La mattinata è quindi ruotata attorno alla domanda posta da Lorenzo Ornaghi, rettore dell’Università Cattolica: in che modo l’Eucarestia ha concretamente a che fare con l’essere cittadini? Se cittadinanza significa appartenenza ad una comunità e relazione con chi vi fa parte, con la rivoluzione francese si è aggiunta una serie di diritti ad essa collegati: «e se è facile reclamare i propri diritti – ha proseguito Ornaghi – lo è molto meno associarvi i corrispettivi obblighi. Perché un legame è un obbligo, ossia qualcosa che mi lega ad altri». Da qui è nata «una divaricazione tra l’idea stessa di cittadinanza e la sua pratica. Per cui occorre tornare al fondamento di questo legame con gli altri, altrimenti si sfocia in un’individualismo disgregante e spoliticizzante». E qui sta quello che il rettore ha definito «il rilievo politico dell’amore per il prossimo», che per il cristiano trova la sua radice appunto nell’Eucarestia: una capacità di mettere insieme realtà variegate e dare risposte comuni sia ai bisogni materiali che a quelli spirituali, che fa parte del patrimonio della Chiesa.

 

Rispetto a che cosa significhi oggi per i cattolici agire in politica, Ornaghi, intendendo l’appartenenza anche come costante produzione di idee e capacità di incidere di conseguenza sulla realtà, si è posto la questione di quale sia lo strumento più adatto per farlo: oggi la forma utilizzata a questo scopo sono i partiti, ma «la rilevanza del cattolico nel pubblico va ben oltre: per cui oggi, a mio avviso, un partito cattolico non è la forma più adatta», a favore di una presenza più diffusa in varie realtà.

 

D’altro canto, come ha ricordato il presidente del Forum delle associazioni familiari Francesco Belletti, per il cattolico «la cittadinanza non può che essere “attiva”, perché presuppone una relazione con gli altri» nella cooperazione per il bene comune.
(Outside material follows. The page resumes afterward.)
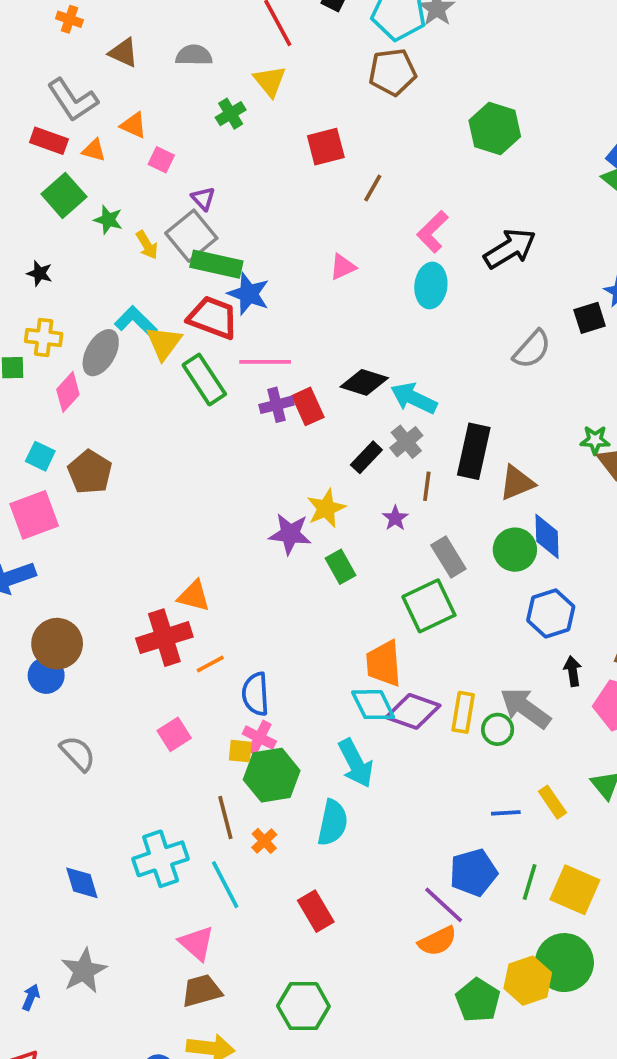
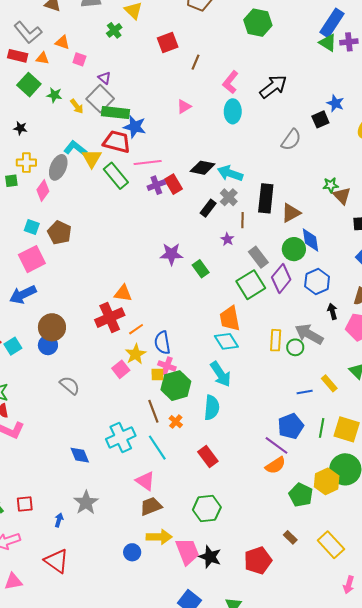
yellow star: (326, 508) -> (136, 354), moved
purple diamond: (413, 711) -> (281, 278), moved, turned -64

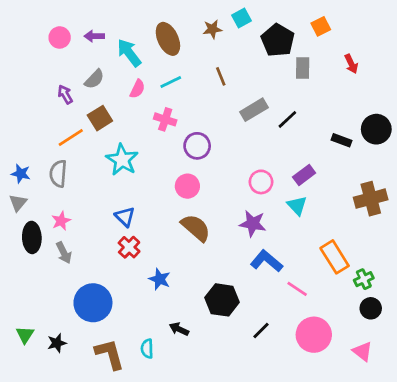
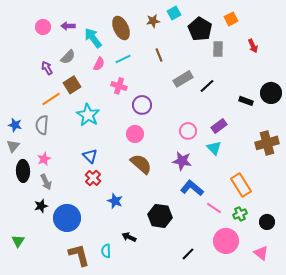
green cross: (364, 279) -> (240, 214), moved
black line: (261, 331) -> (188, 254), moved
black star: (57, 343) -> (41, 206), moved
Un bene comune che è a sua volta «un bene relazionale: e la più grande sorgiva di beni relazionali è la famiglia, tanto che tutti i tentativi di costruire società senza di essa sono falliti». Famiglia che, al giorno d’oggi, non pare godere di significativa attenzione né da parte dei media né da parte della politica: Belletti è stato interrotto dagli applausi dopo affermazioni quali «se ad un nostro incontro c’è un sottosegretario facciamo notizia, altrimenti no», o «il debito pubblico ha minato la solidarietà tra generazioni, perché abbiamo già consumato ciò che sarebbe spettato ai nostri figli»: un richiamo diretto alle recenti discussioni sul risanamento finanziario del nostro Paese, e ai governi di ogni colore che si sono susseguiti negli ultimi anni.

 

A portare testimonianze di come le associazioni siano «esperienza di queste relazioni autentiche» sono stati il vicepresidente dell’Azione Cattolica Paolo Trionfini, il responsabile del Centro internazionale di Cl Paolo Fontolan, e la focolarina Lucia Fronza Crepaz. Esempi concreti di come i cristiani possano avere «un impatto sul profilo delle città, così come le Chiese ce l’hanno sullo skyline», per dirlo con la Fronza Crepaz. Una presenza «sobria, ma che sfama», come quella del pane e del vino, scelti da Cristo come sostanza del suo donarsi. A questi esempi si sono aggiunti quelli di alcuni amministratori pubblici: tra questi il sindaco di Roma Alemanno.